Жареный кролик оказался необыкновенно вкусным: мясо его было мягкое, сочное и совсем не жирное. Спиро так упрашивал Паноса снова пойти на охоту, что тот не мог устоять. В конце концов Панос повел брата к известняковому обрыву, где среди зарослей плосколистых кактусов они нашли крохотный кипарис, высотой всего до пояса, вцепившийся наполовину обнаженными корнями в белую землю. С помощью прутиков, хитро закрепленных в земле, и рыбачьей лески Панос соорудил силок.
Когда они уходили, пригнутый к земле кипарис дрожал на осеннем ветру. А утром кипарис снова стоял прямо, а на нем болтался полуживой кролик с переломанными и окровавленными задними лапами.

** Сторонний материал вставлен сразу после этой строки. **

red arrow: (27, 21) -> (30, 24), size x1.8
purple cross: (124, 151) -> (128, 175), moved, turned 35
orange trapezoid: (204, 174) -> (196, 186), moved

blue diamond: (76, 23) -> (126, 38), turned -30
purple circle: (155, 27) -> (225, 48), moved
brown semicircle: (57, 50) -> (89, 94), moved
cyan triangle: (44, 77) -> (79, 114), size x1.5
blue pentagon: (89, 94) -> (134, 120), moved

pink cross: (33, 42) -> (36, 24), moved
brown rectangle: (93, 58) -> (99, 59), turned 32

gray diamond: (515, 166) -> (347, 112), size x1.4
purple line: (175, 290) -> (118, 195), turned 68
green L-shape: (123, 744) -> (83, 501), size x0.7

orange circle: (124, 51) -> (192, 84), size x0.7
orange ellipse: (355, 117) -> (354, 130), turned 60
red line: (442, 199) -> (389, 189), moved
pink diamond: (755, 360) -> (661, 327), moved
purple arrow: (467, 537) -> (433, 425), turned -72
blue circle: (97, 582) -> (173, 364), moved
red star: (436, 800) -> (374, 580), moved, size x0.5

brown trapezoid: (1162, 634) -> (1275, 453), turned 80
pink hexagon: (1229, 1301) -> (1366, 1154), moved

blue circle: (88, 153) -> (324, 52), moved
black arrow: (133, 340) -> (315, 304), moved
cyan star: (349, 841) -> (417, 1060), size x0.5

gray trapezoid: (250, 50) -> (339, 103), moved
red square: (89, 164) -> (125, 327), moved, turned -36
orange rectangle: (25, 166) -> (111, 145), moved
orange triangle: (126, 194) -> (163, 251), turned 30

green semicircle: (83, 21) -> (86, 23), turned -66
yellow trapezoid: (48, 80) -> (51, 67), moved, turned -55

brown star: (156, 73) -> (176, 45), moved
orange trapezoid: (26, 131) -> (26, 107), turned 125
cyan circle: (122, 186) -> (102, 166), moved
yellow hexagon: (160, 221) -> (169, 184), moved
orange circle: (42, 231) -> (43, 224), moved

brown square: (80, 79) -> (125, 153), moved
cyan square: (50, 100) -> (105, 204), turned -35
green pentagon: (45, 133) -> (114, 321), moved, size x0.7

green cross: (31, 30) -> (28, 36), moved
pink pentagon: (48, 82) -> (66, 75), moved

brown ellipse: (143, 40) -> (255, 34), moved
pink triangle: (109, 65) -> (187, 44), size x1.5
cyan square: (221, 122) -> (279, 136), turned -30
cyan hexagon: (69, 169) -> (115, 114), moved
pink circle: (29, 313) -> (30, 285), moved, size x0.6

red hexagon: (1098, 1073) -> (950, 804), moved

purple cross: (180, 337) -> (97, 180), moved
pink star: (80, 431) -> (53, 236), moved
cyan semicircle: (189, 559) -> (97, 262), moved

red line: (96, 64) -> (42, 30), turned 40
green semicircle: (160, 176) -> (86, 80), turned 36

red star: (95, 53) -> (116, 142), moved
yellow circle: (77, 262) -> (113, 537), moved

После этого случая они чуть ли не через день ели крольчатину. А потом Спиро нашел еще одно такое деревце, и теперь им иногда попадалось сразу по два зверька. Это было еще в то время, когда обвалилась стена их дома.
Они как раз возвращались с охоты — на поясе Спиро болтались две окровавленные тушки,— когда, подойдя к окраине города, ощутили странное колебание почвы под ногами. В горах не чувствовалось даже самого легкого дрожания; ближе к берегу землетрясение было сильнее, а по радио передали, что в Афинах даже полопались стекла в домах. Но в маленьком портовом городке на острове пострадали всего только два дома. Одним из них был дом, который строил себе Аустинос; он был еще не закончен.
А вторым оказался их собственный. Одна стена его была сложена из камня. Бамбуковая крыша провисла, как тряпка, и порвала сухие водоросли, скреплявшие ее со стеной засохшей грязью. Пиопа с искаженным недавним испугом лицом ползала среди камней, собирая разбитые, рассыпанные ракушки, то и дело замирала с испугом и щурилась на солнце, такое яркое, что больно было смотреть. Когда с ней заговаривали, она принималась плакать, трясти закутанной в шарф головой или же убегала и пряталась за искривленный ствол миндального дерева.
Спиро вошел во двор, прошел сквозь толпу негромко переговаривающихся соседей; от страха у него самого все слова застряли в горле. Озабоченные лица знакомых, разрушенный дом, где он родился и всегда чувствовал себя в безопасности — все это рождало изумленные вопросы, и среди них главный: Панос, что нам делать? Но, как и Пиопа, Спиро на какое-то время лишился дара речи.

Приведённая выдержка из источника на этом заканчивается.